Salud sin fronteras
La IA y la humanización
Me la trajo la inocencia del que empieza a descubrir que su mano alcanza. Aquel mueble de siempre que guarda nuestra infancia con recuerdos tangibles quedó desnudo por el trasteo de la curiosidad limpia de estrenada primavera.
Como aquel que entrega su primer caramelo de nazareno, pasó de su mano a la mía la foto azul. Y en ella me vi niña de nuevo, y a mis hermanos de capirote azul, azul baratillero, añoranza azul.
Sin transición entre realidad y sueño sentí eterna la infancia, la casa de mis abuelos con balcón al río, su azucarado olor a pestiños y torrijas, la ternura de aquellas manos hábiles que ceñían los cíngulos blancos. Me envolvió el calor del beso dulce de la sabiduría y el atravesar la calle transformada con ruido de sillas desplegadas y jaleo de ordenada bulla.

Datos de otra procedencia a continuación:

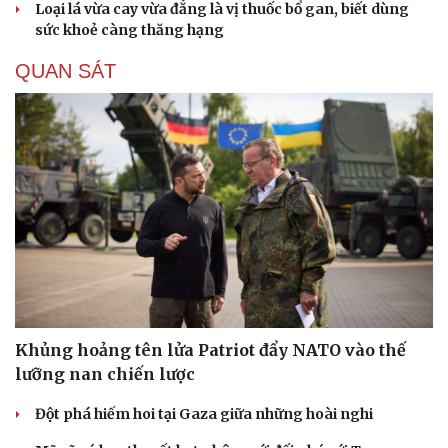
Loại lá vừa cay vừa đắng là vị thuốc bổ gan, biết dùng
sức khoẻ càng thăng hạng
QUAN SÁT
Khủng hoảng tên lửa Patriot đẩy NATO vào thế
lưỡng nan chiến lược
Đột phá hiếm hoi tại Gaza giữa những hoài nghi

Jugué con el terciopelo rojo de los palcos de la plaza que rozábamos con mimo y me abrazó el gusto a incienso y enea. Volví a sentir la bola de plata en mi bolsillo y esperé nostálgica el atardecer para cubrirla de cera. Deseé la estampita primera y susurré la oración conjunta en la capilla mínima junto al dolor de madre ante la muerte del hijo sostenido.
La foto azul no era solo el recuerdo que enmarca un tiempo que sucumbe ante la imagen idealizada. Aquel retrato tenía voz, fuerza y magia, motores que impulsan los valores aprendidos de los nuestros. Voz que grita lo que de verdad importa: la continuidad de la tradición y la fe. Fuerza que nos empuja a los padres a crear en nuestros hijos vínculos de amor más allá de lo terrenal y lo visible, a confiar en la Palabra, y a saber agradecer el ejemplo de la sangre. Y magia para no dejar que el tiempo corra lejos de ellos, permitiéndonos encontrar año tras año el brillo de la luz y la belleza alojada en lo íntimo.
En la foto azul estabas Tú, perfil de Madre perfecta, en la hipnotizada noche por el Arenal de vuelta.